Watch out for “totally vacuous” assertion attempts in your verification

Srinivasan Venkataramanan, CVC Pvt. Ltd.

Abhishek Muchandikar, Sr RnD Engineer, Verification Group, Synopsys

Sadanand Gulwadi, Sr. Staff CAE, Verification Group, Synopsys Inc., Mt. View, CA, USA

Assertions for protocol checking has been popular for quite some time now. With several off-the-shelf assertion/monitor IPs available from EDA vendors and providers such as CVC (www.cvcblr.com), end users need not have to spend too much time thinking about what assertions to add in their designs, how to code them etc. All that users would need to do is to create suitable bind files and off they go!

While using assertions sounds simple and straightforward, there are scenarios for which users need to watch out. The methodology of using assertions and leveraging on assertion indications from simulations is vital for ROI of Assertion Based Verification. There are several assertion coding guidelines available with VMM book – infact a whole chapter is dedicated to writing effective assertions (Chapter-3, see: http://www.springer.com/engineering/circuits+%26+systems/book/978-0-387-25538-5).

VMM also provides guidelines on how to integrate assertions errors via standard messaging route such as `vmm_error. An additional methodology note that we developed while working with a large DSP customer is to identify quickly “totally vacuous” assertions in a simulation run.

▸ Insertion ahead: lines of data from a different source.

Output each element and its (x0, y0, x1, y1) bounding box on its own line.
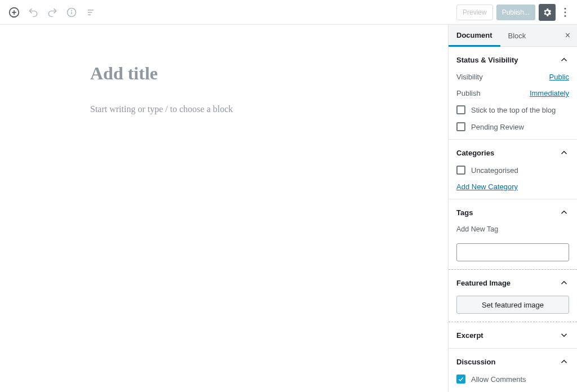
content-structure-button[interactable] (63, 4, 80, 21)
chevron-up-icon (559, 55, 569, 65)
panel-status-title: Status & Visibility (456, 56, 518, 64)
pending-review-checkbox[interactable]: Pending Review (456, 122, 569, 131)
redo-button[interactable] (44, 4, 61, 21)
svg-point-11 (565, 15, 566, 16)
add-new-category-link[interactable]: Add New Category (456, 182, 569, 191)
panel-status-toggle[interactable]: Status & Visibility (456, 55, 569, 65)
panel-discussion-toggle[interactable]: Discussion (456, 357, 569, 367)
redo-icon (47, 7, 58, 18)
editor-inner: Add title Start writing or type / to cho… (90, 59, 425, 114)
undo-icon (28, 7, 39, 18)
panel-status-body: Visibility Public Publish Immediately St… (456, 73, 569, 131)
tab-document[interactable]: Document (449, 25, 500, 47)
toolbar-left-group (6, 4, 99, 21)
close-sidebar-button[interactable]: × (558, 30, 577, 41)
chevron-up-icon (559, 148, 569, 158)
svg-point-10 (565, 11, 566, 13)
settings-button[interactable] (539, 4, 556, 21)
stick-to-top-label: Stick to the top of the blog (471, 106, 556, 114)
visibility-row: Visibility Public (456, 73, 569, 81)
panel-status-visibility: Status & Visibility Visibility Public Pu… (449, 47, 577, 140)
publish-row: Publish Immediately (456, 89, 569, 97)
checkbox-checked-icon (456, 375, 465, 384)
chevron-up-icon (559, 278, 569, 288)
checkbox-unchecked-icon (456, 122, 465, 131)
block-navigation-button[interactable] (82, 4, 99, 21)
editor-body: Add title Start writing or type / to cho… (0, 25, 577, 392)
stick-to-top-checkbox[interactable]: Stick to the top of the blog (456, 105, 569, 114)
gear-icon (542, 7, 552, 17)
add-tag-label: Add New Tag (456, 225, 569, 233)
panel-tags-title: Tags (456, 208, 473, 217)
svg-point-5 (72, 10, 72, 11)
publish-button[interactable]: Publish... (496, 5, 535, 20)
panel-categories-toggle[interactable]: Categories (456, 148, 569, 158)
post-content-placeholder[interactable]: Start writing or type / to choose a bloc… (90, 104, 425, 114)
panel-excerpt-title: Excerpt (456, 331, 483, 340)
visibility-label: Visibility (456, 73, 483, 81)
editor-toolbar: Preview Publish... (0, 0, 577, 25)
toolbar-right-group: Preview Publish... (456, 4, 571, 21)
more-vertical-icon (559, 6, 571, 19)
undo-button[interactable] (25, 4, 42, 21)
pending-review-label: Pending Review (471, 123, 524, 131)
panel-tags-body: Add New Tag (456, 225, 569, 261)
checkbox-unchecked-icon (456, 105, 465, 114)
set-featured-image-button[interactable]: Set featured image (456, 296, 569, 314)
sidebar-tabs: Document Block × (449, 25, 577, 47)
panel-excerpt-toggle[interactable]: Excerpt (456, 330, 569, 340)
visibility-value-button[interactable]: Public (549, 73, 569, 81)
list-icon (85, 7, 96, 18)
panel-categories-title: Categories (456, 149, 494, 157)
panel-tags-toggle[interactable]: Tags (456, 207, 569, 217)
allow-comments-label: Allow Comments (471, 375, 526, 384)
editor-canvas[interactable]: Add title Start writing or type / to cho… (0, 25, 448, 392)
panel-featured-title: Featured Image (456, 279, 511, 287)
chevron-up-icon (559, 357, 569, 367)
post-title-input[interactable]: Add title (90, 59, 425, 88)
checkbox-unchecked-icon (456, 166, 465, 175)
category-uncategorised-checkbox[interactable]: Uncategorised (456, 166, 569, 175)
panel-tags: Tags Add New Tag (449, 199, 577, 270)
publish-value-button[interactable]: Immediately (530, 89, 569, 97)
chevron-up-icon (559, 207, 569, 217)
settings-sidebar: Document Block × Status & Visibility Vis… (448, 25, 577, 392)
add-block-button[interactable] (6, 4, 23, 21)
publish-label: Publish (456, 89, 481, 97)
more-options-button[interactable] (559, 4, 571, 21)
plus-circle-icon (8, 6, 20, 19)
category-uncategorised-label: Uncategorised (471, 166, 518, 175)
preview-button[interactable]: Preview (456, 5, 493, 20)
panel-featured-image: Featured Image Set featured image (449, 269, 577, 322)
info-icon (66, 7, 77, 18)
panel-discussion: Discussion Allow Comments Allow Pingback… (449, 349, 577, 392)
chevron-down-icon (559, 330, 569, 340)
panel-discussion-body: Allow Comments Allow Pingbacks & Trackba… (456, 375, 569, 392)
panel-featured-toggle[interactable]: Featured Image (456, 278, 569, 288)
tag-input[interactable] (456, 243, 569, 261)
panel-featured-body: Set featured image (456, 296, 569, 314)
panel-categories-body: Uncategorised Add New Category (456, 166, 569, 191)
panel-excerpt: Excerpt (449, 322, 577, 349)
tab-block[interactable]: Block (500, 25, 534, 46)
panel-categories: Categories Uncategorised Add New Categor… (449, 140, 577, 199)
panel-discussion-title: Discussion (456, 358, 495, 366)
allow-comments-checkbox[interactable]: Allow Comments (456, 375, 569, 384)
svg-point-9 (565, 8, 566, 10)
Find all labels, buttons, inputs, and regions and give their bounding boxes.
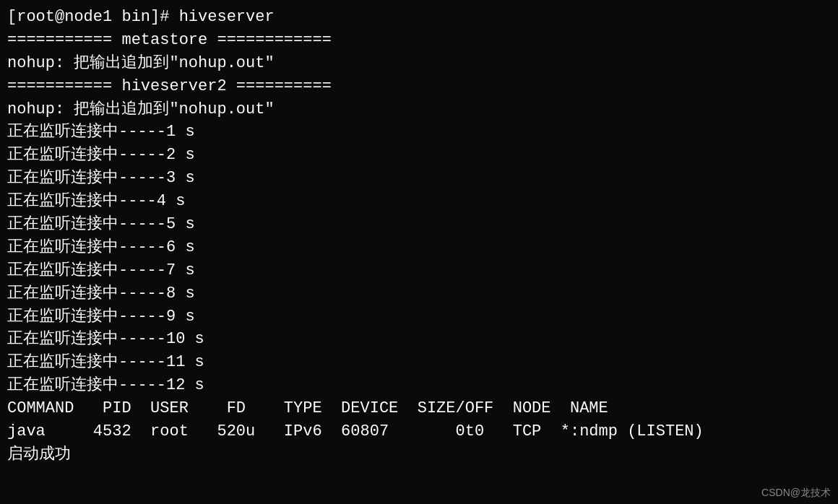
- listen-11: 正在监听连接中-----11 s: [7, 351, 831, 374]
- listen-5: 正在监听连接中-----5 s: [7, 213, 831, 236]
- nohup-line1: nohup: 把输出追加到"nohup.out": [7, 52, 831, 75]
- listen-10: 正在监听连接中-----10 s: [7, 328, 831, 351]
- listen-2: 正在监听连接中-----2 s: [7, 144, 831, 167]
- listen-4: 正在监听连接中----4 s: [7, 190, 831, 213]
- listen-6: 正在监听连接中-----6 s: [7, 236, 831, 259]
- nohup-line2: nohup: 把输出追加到"nohup.out": [7, 98, 831, 121]
- listen-12: 正在监听连接中-----12 s: [7, 374, 831, 397]
- success-message: 启动成功: [7, 443, 831, 466]
- column-header: COMMAND PID USER FD TYPE DEVICE SIZE/OFF…: [7, 397, 831, 420]
- hiveserver2-header: =========== hiveserver2 ==========: [7, 75, 831, 98]
- java-process: java 4532 root 520u IPv6 60807 0t0 TCP *…: [7, 420, 831, 443]
- listen-9: 正在监听连接中-----9 s: [7, 305, 831, 329]
- listen-3: 正在监听连接中-----3 s: [7, 167, 831, 190]
- listen-1: 正在监听连接中-----1 s: [7, 121, 831, 144]
- watermark: CSDN@龙技术: [761, 485, 831, 500]
- metastore-header: =========== metastore ============: [7, 29, 831, 52]
- prompt-line: [root@node1 bin]# hiveserver: [7, 6, 831, 29]
- terminal-window: [root@node1 bin]# hiveserver ===========…: [0, 0, 838, 504]
- listen-7: 正在监听连接中-----7 s: [7, 259, 831, 282]
- listen-8: 正在监听连接中-----8 s: [7, 282, 831, 305]
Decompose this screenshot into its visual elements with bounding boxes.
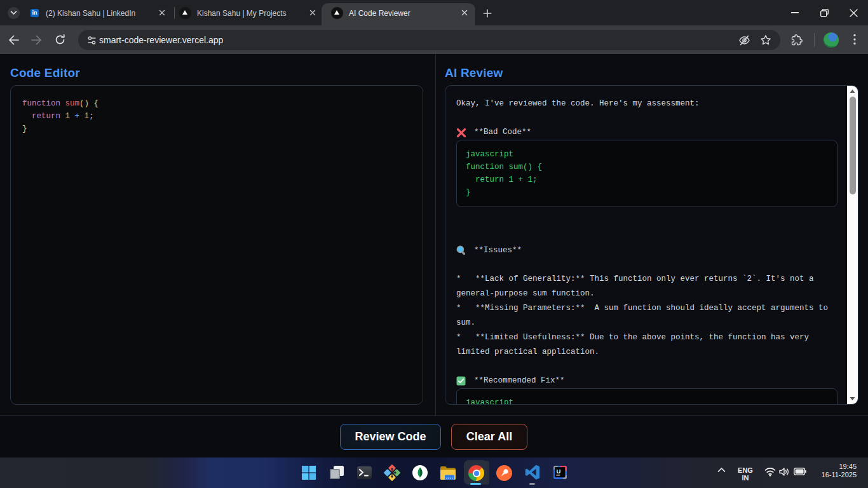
svg-text:U: U: [556, 468, 560, 475]
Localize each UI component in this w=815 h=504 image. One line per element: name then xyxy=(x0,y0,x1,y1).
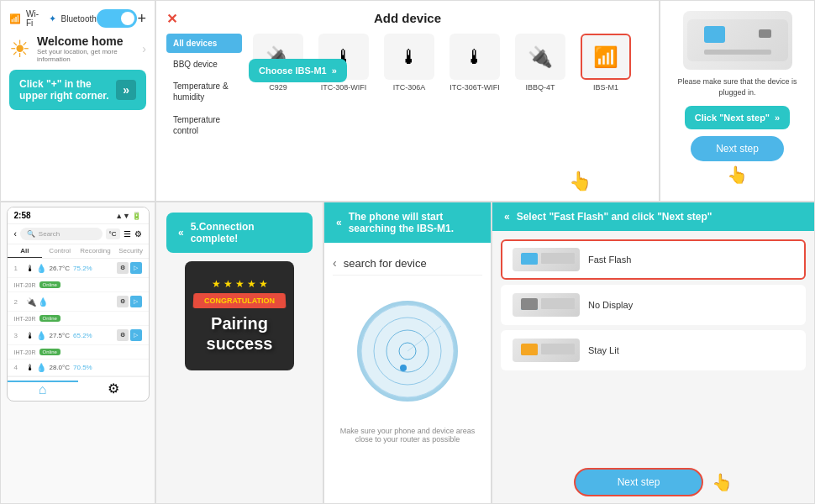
temp-icon-4: 🌡 xyxy=(26,363,34,372)
close-icon[interactable]: ✕ xyxy=(166,11,177,27)
next-step-button[interactable]: Next step xyxy=(691,136,784,161)
panel-flash-select: « Select "Fast Flash" and click "Next st… xyxy=(492,202,815,504)
add-device-layout: All devices BBQ device Temperature & hum… xyxy=(166,34,649,143)
cat-temp-humidity[interactable]: Temperature & humidity xyxy=(166,76,242,108)
sensor-id-1: IHT-20R xyxy=(14,282,36,288)
device-ibsm1[interactable]: 📶 IBS-M1 xyxy=(576,34,635,92)
thumb-lines-staylit xyxy=(541,344,575,347)
online-badge-1: Online xyxy=(39,281,60,288)
sensor-id-3: IHT-20R xyxy=(14,349,36,355)
flash-option-nodisplay[interactable]: No Display xyxy=(501,285,806,325)
wifi-icon: 📶 xyxy=(9,13,21,24)
chip-blue xyxy=(704,26,725,43)
status-bar: 📶 Wi-Fi ✦ Bluetooth + xyxy=(9,9,146,28)
back-chevron-icon[interactable]: ‹ xyxy=(333,256,337,270)
nav-home[interactable]: ⌂ xyxy=(8,381,78,397)
device-itc306t[interactable]: 🌡 ITC-306T-WIFI xyxy=(445,34,504,92)
plug-note: Please make sure that the device is plug… xyxy=(670,76,804,97)
choose-ibsm1-cta[interactable]: Choose IBS-M1 » xyxy=(249,59,347,82)
flash-option-staylit[interactable]: Stay Lit xyxy=(501,330,806,370)
icon-btn-d[interactable]: ▷ xyxy=(130,296,142,307)
flash-header: « Select "Fast Flash" and click "Next st… xyxy=(492,202,814,231)
humid-icon-4: 💧 xyxy=(36,363,46,372)
device-itc306a-icon: 🌡 xyxy=(384,34,434,80)
connection-arrows-left: « xyxy=(178,227,184,239)
sensor-num-3: 3 xyxy=(14,332,23,339)
phone-frame: 2:58 ▲▼ 🔋 ‹ 🔍 Search °C ☰ ⚙ All Control … xyxy=(7,207,150,402)
online-badge-2: Online xyxy=(39,315,60,322)
panel-phone-bottom: 2:58 ▲▼ 🔋 ‹ 🔍 Search °C ☰ ⚙ All Control … xyxy=(0,202,155,504)
bluetooth-icon: ✦ xyxy=(49,13,56,24)
search-device-content: ‹ search for device Make sure your phone… xyxy=(324,243,491,503)
list-icon[interactable]: ☰ xyxy=(124,229,131,239)
icon-btn-c[interactable]: ⚙ xyxy=(117,296,129,307)
tab-control[interactable]: Control xyxy=(42,244,77,258)
toggle-switch[interactable] xyxy=(97,9,138,28)
panel-phone-top: 📶 Wi-Fi ✦ Bluetooth + ☀ Welcome home Set… xyxy=(0,0,155,202)
tab-recording[interactable]: Recording xyxy=(77,244,113,258)
icon-btn-e[interactable]: ⚙ xyxy=(117,329,129,341)
back-arrow[interactable]: ‹ xyxy=(14,229,17,239)
device-thumb-nodisplay xyxy=(513,293,580,317)
sensor-vals-1: 26.7°C 75.2% xyxy=(50,265,113,272)
temp-unit[interactable]: °C xyxy=(106,228,120,239)
search-pill[interactable]: 🔍 Search xyxy=(20,228,103,240)
flash-footer: Next step 👆 xyxy=(492,461,814,503)
sensor-row-1: 1 🌡 💧 26.7°C 75.2% ⚙ ▷ xyxy=(8,259,149,278)
icon-btn-a[interactable]: ⚙ xyxy=(117,262,129,274)
chip-grey xyxy=(759,29,771,38)
icon-btn-b[interactable]: ▷ xyxy=(130,262,142,274)
search-icon: 🔍 xyxy=(27,230,35,238)
plug-icon: 🔌 xyxy=(26,297,36,307)
sensor-row-id-2: IHT-20R Online xyxy=(8,312,149,326)
thumb-detail-nodisplay xyxy=(521,298,538,310)
star-3: ★ xyxy=(235,278,244,290)
add-button[interactable]: + xyxy=(137,10,146,28)
svg-point-4 xyxy=(400,365,407,371)
thumb-lines-nodisplay xyxy=(541,298,575,302)
tab-security[interactable]: Security xyxy=(113,244,149,258)
sensor-icons-3: 🌡 💧 xyxy=(26,331,46,340)
cat-all-devices[interactable]: All devices xyxy=(166,34,242,53)
humid-icon-3: 💧 xyxy=(36,331,46,340)
device-grid: 🔌 C929 🌡 ITC-308-WIFI 🌡 ITC-306A 🌡 ITC-3… xyxy=(249,34,649,143)
cat-temp-control[interactable]: Temperature control xyxy=(166,109,242,141)
humid-val-3: 65.2% xyxy=(73,332,92,339)
modal-title: Add device xyxy=(374,11,441,25)
nav-settings[interactable]: ⚙ xyxy=(78,381,149,397)
flash-next-step-button[interactable]: Next step xyxy=(574,468,704,496)
flash-option-fast[interactable]: Fast Flash xyxy=(501,239,806,280)
sensor-num-2: 2 xyxy=(14,298,23,306)
star-2: ★ xyxy=(223,278,233,290)
next-step-cta-text: Click "Next step" xyxy=(695,113,770,123)
sun-icon: ☀ xyxy=(9,35,30,63)
cat-bbq[interactable]: BBQ device xyxy=(166,55,242,74)
search-placeholder: Search xyxy=(39,230,60,238)
phone-search-bar: ‹ 🔍 Search °C ☰ ⚙ xyxy=(8,224,149,244)
category-list: All devices BBQ device Temperature & hum… xyxy=(166,34,242,143)
connection-cta: « 5.Connection complete! xyxy=(166,213,313,253)
panel-search-device: « The phone will start searching the IBS… xyxy=(323,202,492,504)
sensor-icons-2: 🔌 💧 xyxy=(26,297,48,307)
panel-add-device: ✕ Add device All devices BBQ device Temp… xyxy=(155,0,660,202)
flash-cta-text: Select "Fast Flash" and click "Next step… xyxy=(517,211,712,223)
radar-svg xyxy=(357,301,458,402)
settings-icon[interactable]: ⚙ xyxy=(134,229,142,239)
icon-btn-f[interactable]: ▷ xyxy=(130,329,142,341)
connection-cta-text: 5.Connection complete! xyxy=(191,221,301,244)
sensor-row-id-1: IHT-20R Online xyxy=(8,278,149,292)
device-itc306a[interactable]: 🌡 ITC-306A xyxy=(380,34,439,92)
bluetooth-label: Bluetooth xyxy=(61,14,97,24)
tab-all[interactable]: All xyxy=(8,244,43,258)
phone-time: 2:58 xyxy=(14,211,31,220)
next-step-arrows: » xyxy=(775,113,780,123)
icon-btns-2: ⚙ ▷ xyxy=(117,296,142,307)
pairing-success-text: Pairingsuccess xyxy=(207,313,273,354)
chevron-right-icon[interactable]: › xyxy=(142,42,146,55)
search-cta-text: The phone will start searching the IBS-M… xyxy=(349,211,479,234)
welcome-title: Welcome home xyxy=(37,34,135,48)
cta-text: Click "+" in the upper right corner. xyxy=(19,78,116,102)
device-image xyxy=(683,11,792,70)
sensor-row-4: 4 🌡 💧 28.0°C 70.5% xyxy=(8,360,149,376)
device-ibbq4t[interactable]: 🔌 IBBQ-4T xyxy=(511,34,570,92)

For example, if assertions did fire, then you have likely found a bug. However if assertions remained silent throughout a simulation, then you cannot afford to be too happy, for the assertions may have been “totally vacuous”. This is a term that my ex-colleague and I coined during our work at a large DSP customer here. They were adding assertions and looking for improved productivity early on rather than having to go through detailed assertion coverage metrics, various dump files, and so forth at a later stage While standard garden variety vacuity is quite well understood and explained in our regular SVA trainings (SVA Trainings), the concept of “totally vacuous” is a step beyond that. Totally vacuous assertions are those that were *never* successful during the entire simulation run. This can be due to a few reasons:

1. The assertions were never attempted at all (perhaps the CLOCK was undriven, or was part of a gated clock of a low power domain etc.)

2. The antecedent of a property was never satisfied etc.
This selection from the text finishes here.